An East African Community organisation has initiated a programme of training farmers from member countries on sustainable cage fish farming to increase fish stock in Lake Victoria and protect the Lake from pollution.
The Jinja -Uganda based organization known as Lake Victoria Fisheries Organisation (LVFO) was training fish farmers in Kenya, Uganda, Tanzania and Burundi on the best cage fish farming practices.
Speaking in a Homa Bay hotel during the closing ceremony of a four-day workshop, LVFO Deputy Executive Secretary, Anthony Munyaho explained that the organisation’s objective was to promote cage fish farming in a sustainable manner.
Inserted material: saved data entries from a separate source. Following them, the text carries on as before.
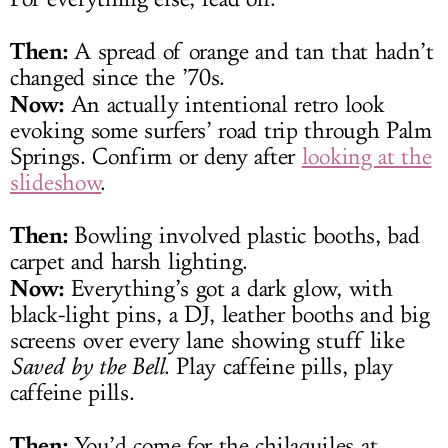
Then:
A spread of orange and tan that hadn’t
changed since the ’70s.
Now:
An actually intentional retro look
evoking some surfers’ road trip through Palm
Springs. Confirm or deny after
looking at the
slideshow
.
Then:
Bowling involved plastic booths, bad
carpet and harsh lighting.
Now:
Everything’s got a dark glow, with
black-light pins, a DJ, leather booths and big
screens over every lane showing stuff like
Saved by the Bell
. Play caffeine pills, play
caffeine pills.
Then:
You’d come for the chilaquiles at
Munyaho said, “We are training individuals who will then go out there and train other farmers in the area of cage fish farming.”
He pointed out that the quantity of fish in the lake has gone down and thus could not meet the demand for the East African populace.
Speaking at the same function, Kenya Fisheries Service Assistant Director Christine Adhiambo, echoed similar sentiments saying they have been forced to turn to aquaculture in the lake.
She said Kenya had 5300 cages in Lake Victoria and the department was implementing the requisite regulations to protect the Lake from harm.
On his part, Tanzania’s Director of Aquaculture in the Ministry of Fisheries Nazael Madalla, stated that Tanzania had 500 cages in the lake adding his government aimed at improving cage fish farming by establishing a fish feed processing plant.
The training was also attended by Uganda’s Assistant Commissioner in charge of Aquaculture, Alio Andrew and Burundi’s Director of Livestock in the Ministry of Agriculture, Desire Irutimana.